Total Return increased its stake in European sovereign debt by more than 50 percent in the second quarter, adding $4.9 billion of Spanish bonds, $6.1 billion from Italy and $121 million from Greece. The fund added $5.7 billion of Brazilian sovereigns, raising its holdings to $7 billion.
Gross invested $23.7 billion in an internal cash-management fund and added $8.5 billion in short-term instruments, including $606 million of treasury bills issued by Greece, $6.5 billion of T-bills from Mexico and almost $3 billion of certificates of deposit. The increases were offset in part by a $2 billion reduction in repurchase agreements.
Treasury futures usually trade at a small discount to the value of cash bonds to compensate for the lack of interest payments on the derivative contracts.

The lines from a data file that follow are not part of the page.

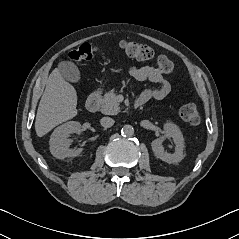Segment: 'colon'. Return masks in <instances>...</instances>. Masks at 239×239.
I'll return each instance as SVG.
<instances>
[{"label":"colon","mask_w":239,"mask_h":239,"mask_svg":"<svg viewBox=\"0 0 239 239\" xmlns=\"http://www.w3.org/2000/svg\"><path fill=\"white\" fill-rule=\"evenodd\" d=\"M120 47L131 57L138 60H151L155 57L154 50L145 44H139L132 41H122ZM98 47L93 46L89 43H83L77 48L70 51L68 57L74 63H80L89 61L97 53ZM157 64L159 69L164 74L173 73V63L164 55L157 57ZM180 117L192 126H198L201 121L200 113L196 105L192 103H186L179 107Z\"/></svg>","instance_id":"colon-1"}]
</instances>
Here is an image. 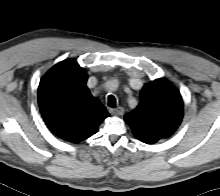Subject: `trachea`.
I'll return each mask as SVG.
<instances>
[{"label": "trachea", "mask_w": 220, "mask_h": 196, "mask_svg": "<svg viewBox=\"0 0 220 196\" xmlns=\"http://www.w3.org/2000/svg\"><path fill=\"white\" fill-rule=\"evenodd\" d=\"M108 106L111 108L116 107V98L113 95L108 96Z\"/></svg>", "instance_id": "trachea-1"}]
</instances>
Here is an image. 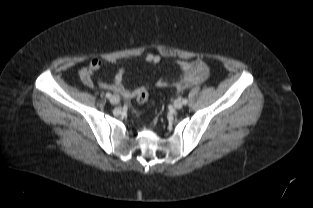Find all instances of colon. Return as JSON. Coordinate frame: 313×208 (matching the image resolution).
Here are the masks:
<instances>
[{"mask_svg":"<svg viewBox=\"0 0 313 208\" xmlns=\"http://www.w3.org/2000/svg\"><path fill=\"white\" fill-rule=\"evenodd\" d=\"M148 96H149V94H148L147 90L142 89V90L139 91V93L137 94L136 99H137L138 103L144 104V103L147 102Z\"/></svg>","mask_w":313,"mask_h":208,"instance_id":"obj_1","label":"colon"}]
</instances>
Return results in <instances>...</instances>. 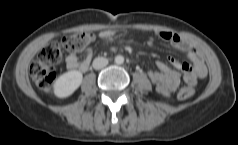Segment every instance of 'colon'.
<instances>
[{"label": "colon", "mask_w": 238, "mask_h": 145, "mask_svg": "<svg viewBox=\"0 0 238 145\" xmlns=\"http://www.w3.org/2000/svg\"><path fill=\"white\" fill-rule=\"evenodd\" d=\"M93 35L89 32H81L64 37L60 41H53L42 48L30 66V76L36 87L49 92L56 78L55 66L62 59L63 49L76 53L82 51L91 41ZM194 94L191 87H182L178 92V98L185 100Z\"/></svg>", "instance_id": "5ec220e1"}]
</instances>
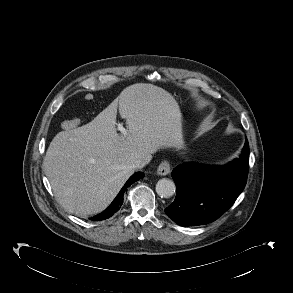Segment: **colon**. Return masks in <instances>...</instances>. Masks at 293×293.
Returning <instances> with one entry per match:
<instances>
[{
    "label": "colon",
    "instance_id": "obj_1",
    "mask_svg": "<svg viewBox=\"0 0 293 293\" xmlns=\"http://www.w3.org/2000/svg\"><path fill=\"white\" fill-rule=\"evenodd\" d=\"M85 99L87 101H92L94 99V95L92 93H87L85 95ZM79 124H80V120L79 119L65 120L62 123V127L64 129H66V130H69V129H73V128L77 127Z\"/></svg>",
    "mask_w": 293,
    "mask_h": 293
}]
</instances>
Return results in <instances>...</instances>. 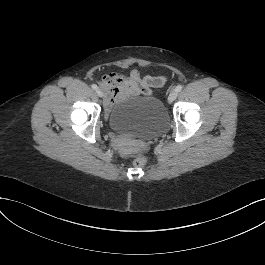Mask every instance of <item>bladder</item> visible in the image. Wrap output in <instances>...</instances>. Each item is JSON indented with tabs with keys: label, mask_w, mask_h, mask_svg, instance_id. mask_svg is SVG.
<instances>
[{
	"label": "bladder",
	"mask_w": 265,
	"mask_h": 265,
	"mask_svg": "<svg viewBox=\"0 0 265 265\" xmlns=\"http://www.w3.org/2000/svg\"><path fill=\"white\" fill-rule=\"evenodd\" d=\"M166 124V107L156 96L120 101L109 117L111 129L134 138L151 137L163 131Z\"/></svg>",
	"instance_id": "1"
}]
</instances>
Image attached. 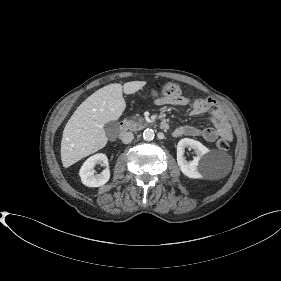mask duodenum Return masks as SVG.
I'll use <instances>...</instances> for the list:
<instances>
[{
  "label": "duodenum",
  "instance_id": "410a0bca",
  "mask_svg": "<svg viewBox=\"0 0 281 281\" xmlns=\"http://www.w3.org/2000/svg\"><path fill=\"white\" fill-rule=\"evenodd\" d=\"M169 127L168 123L163 120L160 122V128L163 129V130H167ZM127 130V124L125 122H121L120 124V132L123 133Z\"/></svg>",
  "mask_w": 281,
  "mask_h": 281
}]
</instances>
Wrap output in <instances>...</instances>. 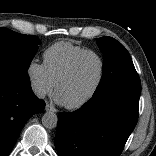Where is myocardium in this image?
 Instances as JSON below:
<instances>
[{
  "mask_svg": "<svg viewBox=\"0 0 156 156\" xmlns=\"http://www.w3.org/2000/svg\"><path fill=\"white\" fill-rule=\"evenodd\" d=\"M87 55H94L99 59L100 62V75L99 78L95 84V86L93 87V89L80 101L73 103V104H64V107L70 110H75V109H79L83 106H85L87 103H89L98 93V91L100 90L104 78H105V72H106V65H105V60L103 58V56L97 52L96 50H92V49H88L85 50L81 53H79L77 56H75L73 58V60L70 62V64L68 65L67 69L65 70V72L59 77V79L56 81L55 83V95H57L58 89L60 88V86L66 82L72 75L77 63L85 56Z\"/></svg>",
  "mask_w": 156,
  "mask_h": 156,
  "instance_id": "f54148a6",
  "label": "myocardium"
}]
</instances>
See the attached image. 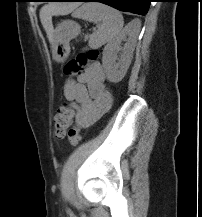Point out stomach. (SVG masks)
<instances>
[{
	"mask_svg": "<svg viewBox=\"0 0 202 217\" xmlns=\"http://www.w3.org/2000/svg\"><path fill=\"white\" fill-rule=\"evenodd\" d=\"M80 32V27L73 21H63L53 34L52 55L57 62L64 61L70 53L69 42Z\"/></svg>",
	"mask_w": 202,
	"mask_h": 217,
	"instance_id": "obj_1",
	"label": "stomach"
}]
</instances>
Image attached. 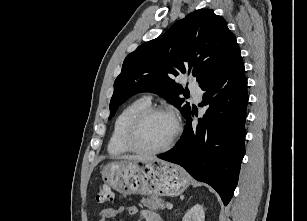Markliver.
Instances as JSON below:
<instances>
[{
  "label": "liver",
  "instance_id": "obj_1",
  "mask_svg": "<svg viewBox=\"0 0 307 221\" xmlns=\"http://www.w3.org/2000/svg\"><path fill=\"white\" fill-rule=\"evenodd\" d=\"M118 159H124L127 161H151V160H158L157 158L154 157H147V156H138V155H123L117 157Z\"/></svg>",
  "mask_w": 307,
  "mask_h": 221
}]
</instances>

The discount can widen at times, providing what Pimco quarterly reports call “the opportunity to outperform government securities due to cheapness of futures contracts.”
Such a scenario arose in the second quarter, said Terry Pigott, a principal at Gladstone, New Jersey-based Glacier Peak Capital Management LLC who previously headed U.S. government trading at Daiwa Securities America. As conflicts in Ukraine and the Middle East intensified, investors flocked to the cash market for Treasurys, making them relatively expensive, Pigott said.
“Cash outperformed the futures,” Pigott said in a telephone interview. Pimco is “just looking on a relative value basis, what is the cheapest thing to buy.”